US has lost over one quarter of high-tech manufacturing jobs in past decade
For the first time in history, the Asian region in 2009 spent as much on research and development in science and technology (S&T) fields as the United States, the traditional leader in high technology investment. The spending has cost American jobs because multinational companies, many of them US-based, locate more of their knowledge-intensive, research and development jobs in Asia, according to a new report by the US National Science Board. During the last decade, the United States has lost nearly three in ten high-tech manufacturing jobs.
Investments in science and technology (S&T) infrastructure are important for knowledge-intensive economies and high-paying jobs. The report states:
Over time, global S&T capabilities have grown, nowhere more so than in Asia. … Western- and Japan-based [companies] are increasingly joined … by newcomers headquartered in developing nations. In most broad aspects of S&T activities, the United States continues to maintain a position of leadership. But it has experienced a gradual erosion of its position in many specific areas.
The report finds that ten countries in Asia together invested $399 billion in S&T research and development in 2009 and spending is growing at a far more rapid rate than the US or the European Union.

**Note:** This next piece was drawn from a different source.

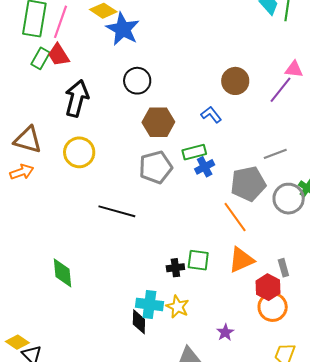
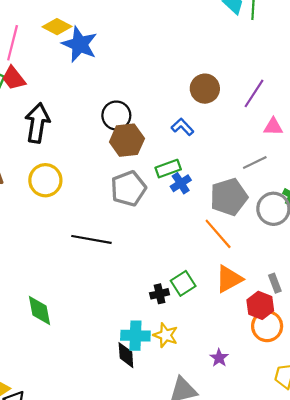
pink triangle: (294, 69) -> (273, 127), moved
black circle: (137, 81) -> (116, 115), moved
green square: (198, 260) -> (183, 283), turned -35

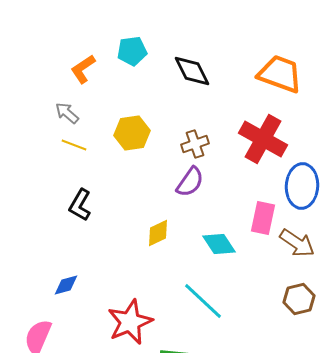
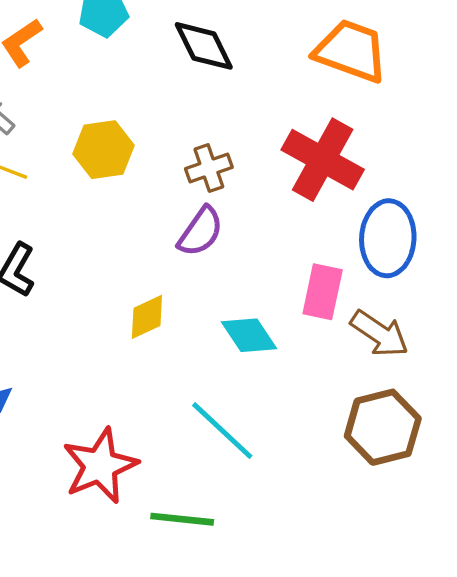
brown hexagon: (299, 299) -> (383, 427), size x1.4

China’s investments are growing at a phenomenal pace, up 28% in 2010, even higher than its 22% average from previous years. Growth of R&D expenditures in the US and Japan were about 6%, in Singapore and Taiwan it was about 10%, and in South Korea 12%. (The ten countries considered are China, Japan, India, Indonesia, Malaysia, Philippines, Singapore, South Korea, Taiwan, Thailand.)
The last decade has decimated US manufacturing employment. Due to the eight-month recession in 2001 and the eighteen-month recessions in 2007-09, the United States lost 28% of its jobs in high technology manufacturing since 2000, a decline of nearly 687,000 jobs. US high-technology exports, once a source of US trade surpluses, have, since 1997, turned into trade deficits, almost $100 billion in 2010.
Dieter Ernst, an East-West Center specialist who has published extensively on the knowledge economy and innovation patterns in Asia, says there is a danger for America in “the possibility that the United States may lose its core economic strength in the 21st Century economy: U.S. dominance in research and development and innovation.” Ernst says knowledge workers in Silicon Valley, for example, now work directly with colleagues in Seoul, Beijing, Shanghai, Bangalore, Delhi, Hyderabad, and Taiwan’s Hsinchu Science Park, challenging the notion that the US will remain the innovation capital of the world.
There is some good news for the US. Exports of knowledge-intensive services have consistently produced a growing surplus, reaching a record $108 billion in 2008. These kinds of exports – in business, financial, and communications services and payments of royalties and fees – netted the US economy $3.6 trillion in 2010, the highest amount ever. The US high-tech manufacturing sector is also extremely productive, and becoming more so. Since 2000, output per employee has more than doubled and total output in the high-technology manufacturing industries increased from $275 billion to $386 billion in 2010 (unadjusted for inflation). “In the past decade, the flow of goods emerging from U.S. factories has risen by about a third. Factory employment has fallen by roughly the same fraction,” Adam Davidson writes in an excellent article in the Atlantic. In other words, America is producing more but with fewer employees.
To counteract these trends, the US Obama administration launched last summer the Advanced Manufacturing Partnership, a $500 million program to bring together the private sector, universities, and government to spur investment in emerging technologies. And the Commerce Department recently released “Competitiveness and Innovative Capacity of the United States,” a comprehensive report that calls for increased federal investment in basic research, education infrastructure, and manufacturing.
Whether these efforts can stem America’s loss of manufacturing jobs remains to be seen. What is certain, however, is that America will face stiff and growing competition from Asia for the technology, money and highly-trained personnel to produce the high value goods and services for the future global marketplace.